SWT is not a part of Sun’s Java. Why should Apple be responsible for supporting it? Should they support every third party library? The people responsible for Eclipse created SWT and orignally just provided Linux and Windows versions – breaking Java’s write once run everywhere promise – nice. The community then decided they’d take up this slack and ported it to the Mac. It guess it was nice of them, but they should be responsible for maintaining it.
Eclipse is OK (especially for free) but there are better java development tools available for the Mac that work with the current releases of Java. Xcode, Netbeans and Intellij’s IDEA all come to mind.
Sam – I blame Apple for abandoning 32-bit Java – are they not responsible for maintaining that? With large numbers of their own customers still on 32-bit platforms, and plenty of apps with 32-bit dependencies, Apple knew some people were going to end up stuck.

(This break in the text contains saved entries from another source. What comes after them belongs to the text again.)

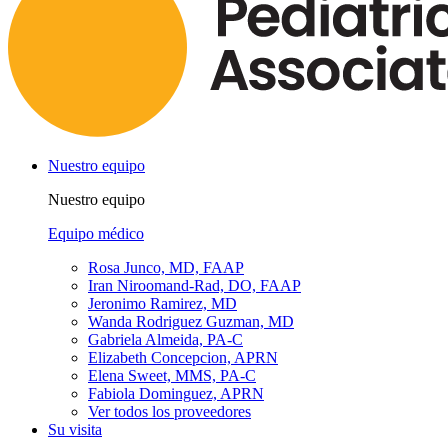
Nuestro equipo
Nuestro equipo
Equipo médico
Rosa Junco, MD, FAAP
Iran Niroomand-Rad, DO, FAAP
Jeronimo Ramirez, MD
Wanda Rodriguez Guzman, MD
Gabriela Almeida, PA-C
Elizabeth Concepcion, APRN
Elena Sweet, MMS, PA-C
Fabiola Dominguez, APRN
Ver todos los proveedores
Su visita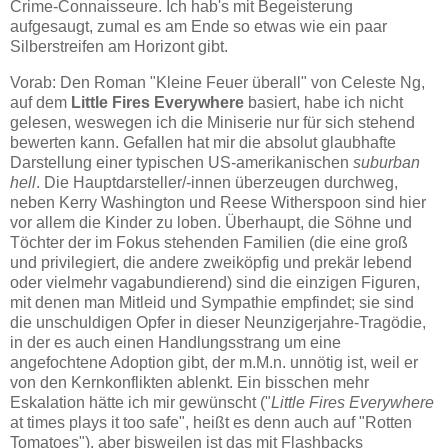
Crime-Connaisseure. Ich hab's mit Begeisterung
aufgesaugt, zumal es am Ende so etwas wie ein paar
Silberstreifen am Horizont gibt.
Vorab: Den Roman "Kleine Feuer überall" von Celeste Ng,
auf dem
Little Fires Everywhere
basiert, habe ich nicht
gelesen, weswegen ich die Miniserie nur für sich stehend
bewerten kann. Gefallen hat mir die absolut glaubhafte
Darstellung einer typischen US-amerikanischen
suburban
hell
. Die Hauptdarsteller/-innen überzeugen durchweg,
neben Kerry Washington und Reese Witherspoon sind hier
vor allem die Kinder zu loben. Überhaupt, die Söhne und
Töchter der im Fokus stehenden Familien (die eine groß
und privilegiert, die andere zweiköpfig und prekär lebend
oder vielmehr vagabundierend) sind die einzigen Figuren,
mit denen man Mitleid und Sympathie empfindet; sie sind
die unschuldigen Opfer in dieser Neunzigerjahre-Tragödie,
in der es auch einen Handlungsstrang um eine
angefochtene Adoption gibt, der m.M.n. unnötig ist, weil er
von den Kernkonflikten ablenkt. Ein bisschen mehr
Eskalation hätte ich mir gewünscht ("
Little Fires Everywhere
at times plays it too safe", heißt es denn auch auf "Rotten
Tomatoes"), aber bisweilen ist das mit Flashbacks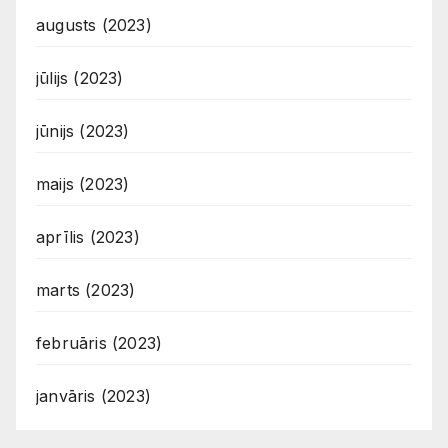
augusts (2023)
jūlijs (2023)
jūnijs (2023)
maijs (2023)
aprīlis (2023)
marts (2023)
februāris (2023)
janvāris (2023)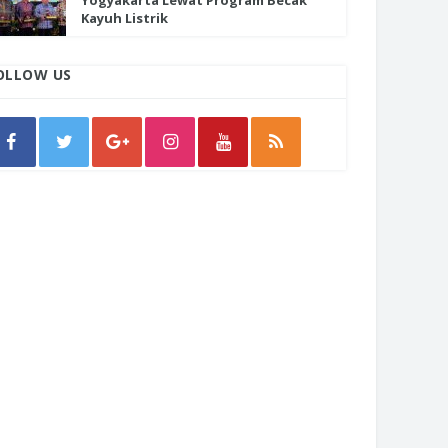
Yogyakarta Lewat Program Becak
Kayuh Listrik
OLLOW US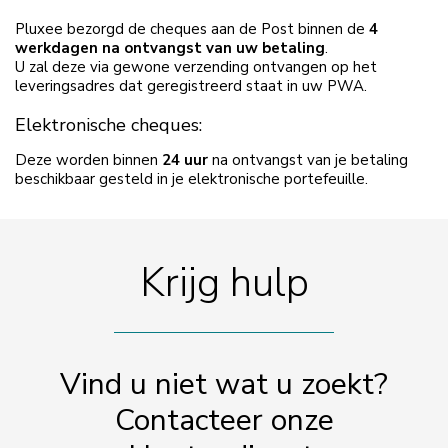
Pluxee bezorgd de cheques aan de Post binnen de
4
werkdagen na ontvangst van uw betaling
.
U zal deze via gewone verzending ontvangen op het
leveringsadres dat geregistreerd staat in uw PWA.
Elektronische cheques:
Deze worden binnen
24 uur
na ontvangst van je betaling
beschikbaar gesteld in je elektronische portefeuille.
Krijg hulp
Vind u niet wat u zoekt?
Contacteer onze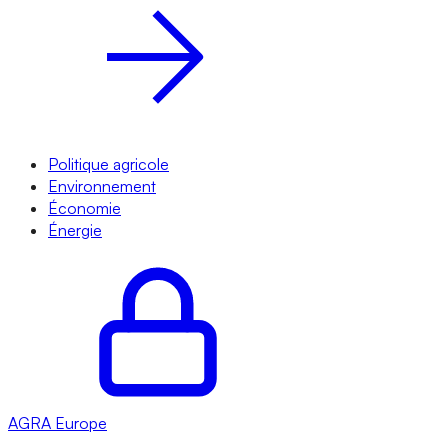
Politique agricole
Environnement
Économie
Énergie
AGRA
Europe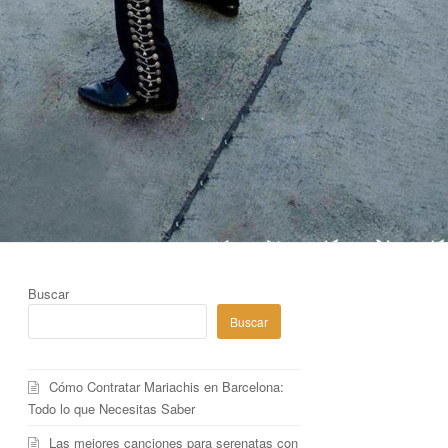
Buscar
Buscar
Cómo Contratar Mariachis en Barcelona:
Todo lo que Necesitas Saber
Las mejores canciones para serenatas con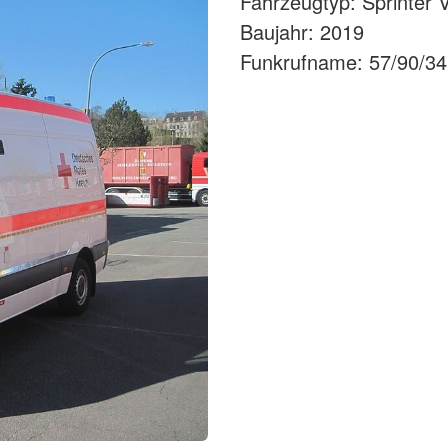
Fahrzeugtyp: Sprinter 
Baujahr: 2019
Funkrufname: 57/90/34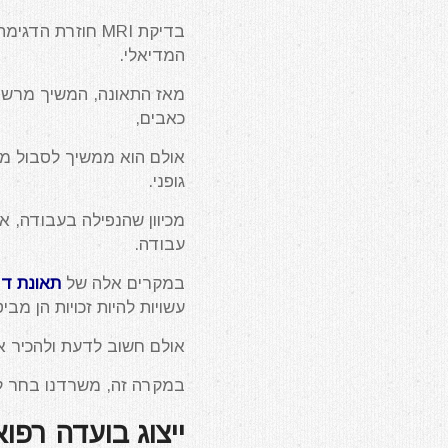
בדיקת MRI חוזרת
המדיאלי.
מאז התאונה, המשיך מרשנו 
כאבים,
אולם הוא ממשיך לסבול מכא
גופני.
מכיוון שהנפילה בעבודה, 
עבודה.
במקרים אלה של
תאונת דר
עשויות להיות זכויות הן מ
אולם חשוב לדעת ולהכיר א
במקרה זה, משרדנו בחר לת
ייצוג בועדה רפו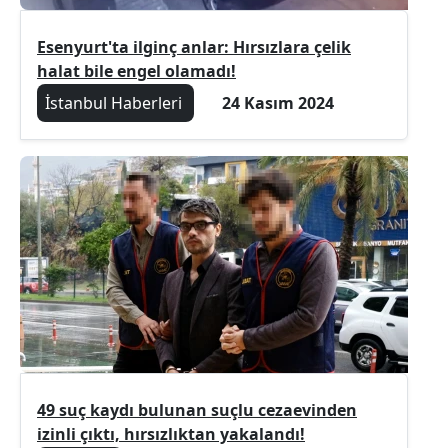
Esenyurt'ta ilginç anlar: Hırsızlara çelik
halat bile engel olamadı!
İstanbul Haberleri
24 Kasım 2024
49 suç kaydı bulunan suçlu cezaevinden
izinli çıktı, hırsızlıktan yakalandı!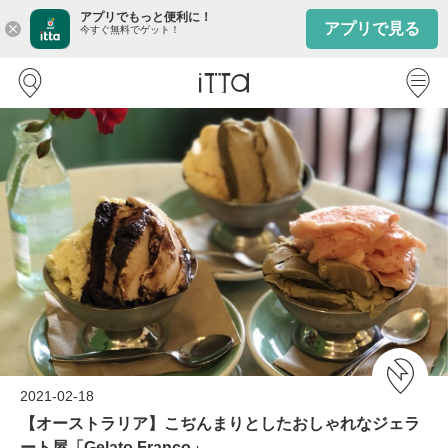
アプリでもっと便利に！
アプリで見る
close
今すぐ無料でゲット！
2021-02-18
【オーストラリア】こぢんまりとしたおしゃれなジェラ
ート屋「Gelato Franco」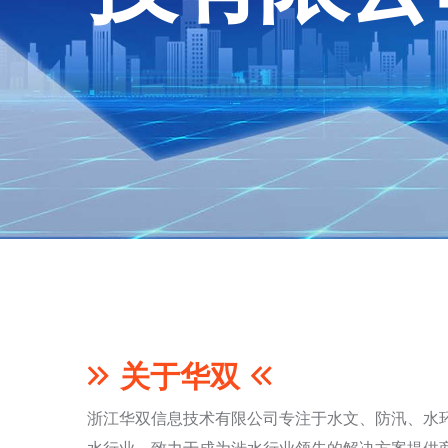
关于华双
浙江华双信息技术有限公司专注于水文、防汛、水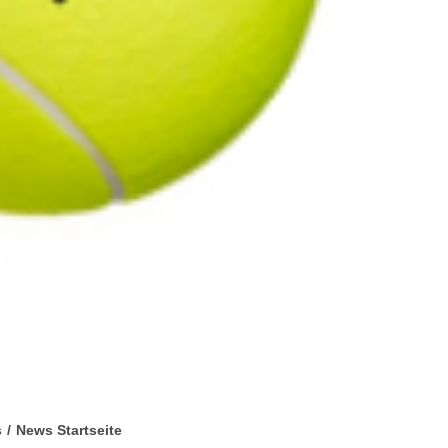
s
/
News Startseite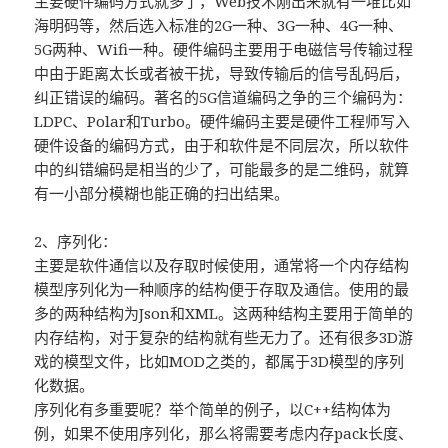
主要硬件编码方式就多了，Web技术刚出来就有一堆比如
海明码等，然后选入标准的2G一种、3G一种、4G一种、
5G两种、Wifi一种。硬件编码主要用于电磁信号传输过程
中由于距离太长或者被干扰，导致传输后的信号乱码后，
纠正错误的编码。著名的5G信道编码之争的三个编码为：
LDPC、Polar和Turbo。硬件编码主要是硬件工程师写入
硬件设备的编码方式，由于和软件是不同层次，所以软件
中的纠错编码是相当的少了，可能最多的是二维码，就算
有一小部分模糊也能正确的扫出结果。
2、序列化：
主要是软件通信以及存取时候使用，通常将一个内存结构
模型序列化为一种顺序的结构便于存取及通信。使用的最
多的两种结构为Json和XML。这两种结构主要用于简单的
内存结构，对于复杂的结构就有些无力了。还有很多3D游
戏的模型文件，比如MOD之类的，都属于3D模型的序列
化数据。
序列化有多重要呢？举个简单的例子，以C++结构体为
例，如果不使用序列化，那么将需要考虑内存pack长度、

Anyone on a 1st gen MacBook Pro now has to buy a new Mac if they want to develop Java 6 – those laptops aren’t even 3 years old and they are a dead end for Java development now.
SWT would work fine if Apple had bothered to retain compatibility for 32 bit platforms. Yes, SWT is weird and I don’t really care for it. IDEA is just too resource intensive on large projects. Eclipse scratches my itch. Some folks like TextMate. That’s fine. Based on the traffic this post gets, I think lots of people ran into this issue, and find developing in Eclipse on their Mac enjoyable.
Thank you very much! Finally got eclipse working on my new Mac!
This is very helpful. Just to make a note for people who know nothing about Mac (like myself),
Eclipse.app is not seen from the Finder UI. I have to go through command line to enter that folder.
Mac basically put an UI on top of a free OS kernel and add a bunch of “glossy” useless apps.
Piece of junk!
Thanks. This was very helpfull. Took me a while get the java 6 upgrade to work with maven, and when it finally did, eclipse crashed. This worked just great. Thanks
thanks, that did the trick. and yes, it’s annoying that java is not “better” supported and integrated by Apple…
Note – the Galileo release of Eclipse has an implementation of SWT using Cocoa. That means it “just works” with the Mac OS X Java 1.6 now. No modifications needed.
*bowing*
This is another big THANK YOU to posting your findings!!
Thanks for this,
I made the change – seemed straightforward enough but the Eclipse icon at the finder still has a line through it and consequently will not run. The message is still:
You can’t open the application “Eclipse” because it’s not supported on this type of Mac.
What do I do next?
Thanks for the glimmer of hope.
Carlton
I wish I had more suggestions. It’s been a long while since I looked at this, and I really don’t know what to suggest. I haven’t even used Eclipse in a few years.